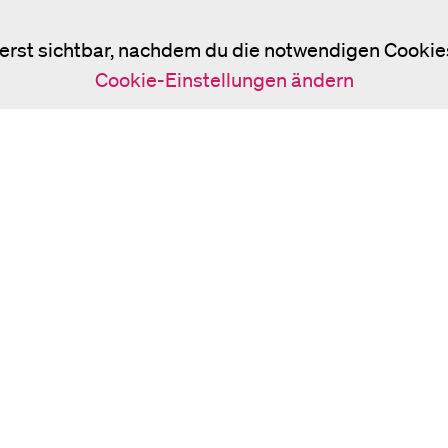
 erst sichtbar, nachdem du die notwendigen Cookies
Cookie-Einstellungen ändern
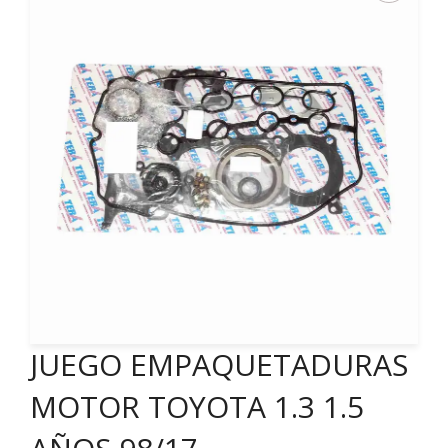
JUEGO EMPAQUETADURAS
MOTOR TOYOTA 1.3 1.5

=== WHAT YOU SHOULD DO ===
All that the answer may contain is the exact text of the lines from the one with "Cookie-Einstellungen ändern" through the last line of the material, pictures excluded.

=== YOUR RESPONSE ===
Cookie-Einstellungen ändern
JUEGO EMPAQUETADURAS
MOTOR TOYOTA 1.3 1.5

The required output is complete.